Can I offer you encouragement? It is the same encouragement I have found. God is not done. He has not stopped leading you. He has not called you to a place he will show you just so you can lay destitute forever in the wilderness. If you have gone blind, if you have stopped recognizing the things of God then remember. Just as Moses reminded the Israelites of all God had done for them, so I remind you. He brought you out of your Egypt - your pit of sin and despair. He carried you through your wilderness, like a father carries his son, just as he did with Israel. Remember. Remember what God has done. I hate running. I have spent the better part of almost three years doing it. I am tired. Stop running with me. Remember what the LORD has done, and return to him today. For the past few months I have thought about these things - about life and ministry, family, priorities, and following God. The climb seems mightily uphill. I have doubts and fears. I worry - after all, how can I ever get back? More importantly, how can I get where I'm going when I don't know where I'm headed? What I do know is that my heart feels full again, and for this I am grateful. I know that the LORD our God goes before me and will himself fight for me, just as he did in Egypt, and he will carry me, as he did Israel in the wilderness, as a man carries his son. Believe it!

April 16, 2010

Dad's day

WOW! Again, I just want to say thank you for all of the encouragement and prayers today. This was all very sudden. Dad went to the hospital on Wednesday for what he said were "chest pains." Apparently those "chest pains" were a mild heart attack. They tried to do a catheter yesterday and stopped because there was so much blockage. He looked terrible after surgery but the doctor said he was doing very well. It's hard to see your dad like that, but I am so grateful he made it through.

I realized some things today that maybe I knew before but had forgotten, or maybe I just never knew them - I don't know. Dad's are supposed to be strong. That's what we think. They will be around forever - to be taken for granted and complained about and generally not liked! ;) Dad's are supposed to be old men with white hair who let YOUR kids sit in their lap and pull on their face and say "you smell funny." Dad's are supposed to be superheros who can do no wrong and can beat up your dad.

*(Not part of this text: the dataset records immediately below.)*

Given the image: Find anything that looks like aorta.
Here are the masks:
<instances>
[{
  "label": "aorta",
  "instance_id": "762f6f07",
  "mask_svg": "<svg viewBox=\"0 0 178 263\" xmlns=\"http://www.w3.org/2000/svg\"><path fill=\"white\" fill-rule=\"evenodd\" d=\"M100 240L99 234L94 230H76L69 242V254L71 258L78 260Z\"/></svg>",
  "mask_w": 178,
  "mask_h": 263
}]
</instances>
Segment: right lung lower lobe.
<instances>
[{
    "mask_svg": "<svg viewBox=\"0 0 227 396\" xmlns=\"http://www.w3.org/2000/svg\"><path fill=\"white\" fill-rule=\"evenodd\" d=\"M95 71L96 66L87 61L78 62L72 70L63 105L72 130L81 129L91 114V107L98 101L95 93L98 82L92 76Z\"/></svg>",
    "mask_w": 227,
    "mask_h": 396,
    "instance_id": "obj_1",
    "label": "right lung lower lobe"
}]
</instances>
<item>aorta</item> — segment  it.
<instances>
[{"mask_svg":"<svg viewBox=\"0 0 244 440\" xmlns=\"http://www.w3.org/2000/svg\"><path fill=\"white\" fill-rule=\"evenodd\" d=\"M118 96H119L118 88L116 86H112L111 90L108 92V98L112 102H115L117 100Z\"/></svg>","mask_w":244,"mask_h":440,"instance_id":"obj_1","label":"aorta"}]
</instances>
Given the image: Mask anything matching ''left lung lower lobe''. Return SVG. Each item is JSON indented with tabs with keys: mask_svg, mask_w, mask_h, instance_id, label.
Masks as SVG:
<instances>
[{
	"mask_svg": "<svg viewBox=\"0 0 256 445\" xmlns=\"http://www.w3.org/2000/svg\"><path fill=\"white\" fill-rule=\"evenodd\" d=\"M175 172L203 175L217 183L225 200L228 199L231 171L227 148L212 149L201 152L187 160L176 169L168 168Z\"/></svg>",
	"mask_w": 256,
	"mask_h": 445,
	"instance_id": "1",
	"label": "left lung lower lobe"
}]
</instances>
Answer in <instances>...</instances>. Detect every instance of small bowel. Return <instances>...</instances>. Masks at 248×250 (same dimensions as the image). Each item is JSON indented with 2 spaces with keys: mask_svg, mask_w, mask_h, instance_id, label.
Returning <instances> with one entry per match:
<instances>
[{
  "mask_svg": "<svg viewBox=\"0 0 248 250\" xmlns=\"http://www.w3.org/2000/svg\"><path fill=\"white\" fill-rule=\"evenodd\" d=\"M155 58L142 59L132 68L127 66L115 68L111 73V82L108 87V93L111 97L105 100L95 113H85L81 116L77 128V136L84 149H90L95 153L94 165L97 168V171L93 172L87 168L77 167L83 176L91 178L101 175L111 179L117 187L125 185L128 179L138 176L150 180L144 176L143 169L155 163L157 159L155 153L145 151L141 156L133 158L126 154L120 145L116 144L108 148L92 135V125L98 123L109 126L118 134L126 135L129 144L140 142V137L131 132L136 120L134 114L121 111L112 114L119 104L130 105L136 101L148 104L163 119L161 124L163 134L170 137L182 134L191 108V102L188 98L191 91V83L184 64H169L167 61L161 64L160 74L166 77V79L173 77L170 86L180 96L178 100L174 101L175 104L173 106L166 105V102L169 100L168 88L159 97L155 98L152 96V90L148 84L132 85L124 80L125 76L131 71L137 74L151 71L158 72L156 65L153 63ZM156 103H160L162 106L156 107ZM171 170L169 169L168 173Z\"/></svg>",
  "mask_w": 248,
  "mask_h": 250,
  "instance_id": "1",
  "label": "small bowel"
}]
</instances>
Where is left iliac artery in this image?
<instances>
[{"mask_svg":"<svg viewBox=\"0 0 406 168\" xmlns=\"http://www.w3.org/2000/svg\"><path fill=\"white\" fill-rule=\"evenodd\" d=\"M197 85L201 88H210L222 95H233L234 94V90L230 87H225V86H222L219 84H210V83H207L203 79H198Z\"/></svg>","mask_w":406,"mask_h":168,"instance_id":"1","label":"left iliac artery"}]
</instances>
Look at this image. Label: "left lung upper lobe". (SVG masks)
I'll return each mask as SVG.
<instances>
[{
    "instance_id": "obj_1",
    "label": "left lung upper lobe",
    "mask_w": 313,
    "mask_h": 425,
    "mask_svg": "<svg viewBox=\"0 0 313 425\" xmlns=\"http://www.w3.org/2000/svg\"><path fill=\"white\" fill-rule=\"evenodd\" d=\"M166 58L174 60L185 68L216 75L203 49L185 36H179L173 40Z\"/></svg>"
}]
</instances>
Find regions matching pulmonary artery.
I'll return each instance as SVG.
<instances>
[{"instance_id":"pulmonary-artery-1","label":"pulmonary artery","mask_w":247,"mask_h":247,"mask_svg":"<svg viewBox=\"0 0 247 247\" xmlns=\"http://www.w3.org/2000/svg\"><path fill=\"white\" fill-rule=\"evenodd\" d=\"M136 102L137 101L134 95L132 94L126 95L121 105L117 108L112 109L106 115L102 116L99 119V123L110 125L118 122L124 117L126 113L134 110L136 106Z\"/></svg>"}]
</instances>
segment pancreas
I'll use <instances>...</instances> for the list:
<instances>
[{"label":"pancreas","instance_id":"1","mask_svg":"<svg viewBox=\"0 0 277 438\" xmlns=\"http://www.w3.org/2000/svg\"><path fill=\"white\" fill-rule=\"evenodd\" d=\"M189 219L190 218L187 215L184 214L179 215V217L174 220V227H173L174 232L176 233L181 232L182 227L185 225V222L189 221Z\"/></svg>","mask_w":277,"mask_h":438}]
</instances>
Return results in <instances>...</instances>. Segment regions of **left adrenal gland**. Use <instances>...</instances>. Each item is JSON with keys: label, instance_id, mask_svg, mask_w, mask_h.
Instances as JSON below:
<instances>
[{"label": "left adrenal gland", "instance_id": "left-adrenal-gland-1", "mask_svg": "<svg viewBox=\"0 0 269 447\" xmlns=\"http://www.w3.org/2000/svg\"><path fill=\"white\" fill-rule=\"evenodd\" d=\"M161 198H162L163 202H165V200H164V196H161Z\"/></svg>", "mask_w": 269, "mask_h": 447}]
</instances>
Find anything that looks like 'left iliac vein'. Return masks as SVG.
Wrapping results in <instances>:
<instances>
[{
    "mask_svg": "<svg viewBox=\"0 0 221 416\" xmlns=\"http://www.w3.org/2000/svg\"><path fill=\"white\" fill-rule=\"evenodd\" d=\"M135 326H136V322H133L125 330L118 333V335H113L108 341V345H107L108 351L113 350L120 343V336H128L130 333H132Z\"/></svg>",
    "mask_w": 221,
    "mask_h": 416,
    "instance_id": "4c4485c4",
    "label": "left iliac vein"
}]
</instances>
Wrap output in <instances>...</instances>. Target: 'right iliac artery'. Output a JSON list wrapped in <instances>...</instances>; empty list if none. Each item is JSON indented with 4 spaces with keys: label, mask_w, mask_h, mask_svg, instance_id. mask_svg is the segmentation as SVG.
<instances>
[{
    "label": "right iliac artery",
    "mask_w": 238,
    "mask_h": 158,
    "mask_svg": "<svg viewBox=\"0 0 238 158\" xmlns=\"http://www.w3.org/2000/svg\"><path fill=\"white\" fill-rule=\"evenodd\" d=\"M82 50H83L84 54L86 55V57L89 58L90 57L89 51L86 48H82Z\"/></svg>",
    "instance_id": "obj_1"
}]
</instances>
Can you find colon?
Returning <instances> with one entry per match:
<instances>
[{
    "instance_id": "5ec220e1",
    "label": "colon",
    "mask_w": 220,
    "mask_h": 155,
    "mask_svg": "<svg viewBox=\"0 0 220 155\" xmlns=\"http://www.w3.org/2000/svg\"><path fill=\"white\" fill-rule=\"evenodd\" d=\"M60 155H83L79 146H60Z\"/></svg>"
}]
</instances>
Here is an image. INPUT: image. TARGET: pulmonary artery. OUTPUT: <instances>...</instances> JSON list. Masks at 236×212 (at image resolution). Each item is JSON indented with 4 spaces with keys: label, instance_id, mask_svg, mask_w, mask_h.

I learned that dad's are mortal - and precious. They are fragile and impermanent. They are a blessing - no matter how stubborn they may be. They are strong, and superheros - and they will beat up your dad! My dad is a good guy and I love him very much, though I say it very little. My heart hurts today, not like his, but it hurts just the same. It hurts because I have taken my dad for granted, like he will always be here to be griped about and blamed for my bad habits. I stood in that room with my two brothers and lost it. I had to leave. It hurt my heart.

I love my dad - and that is what I learned today.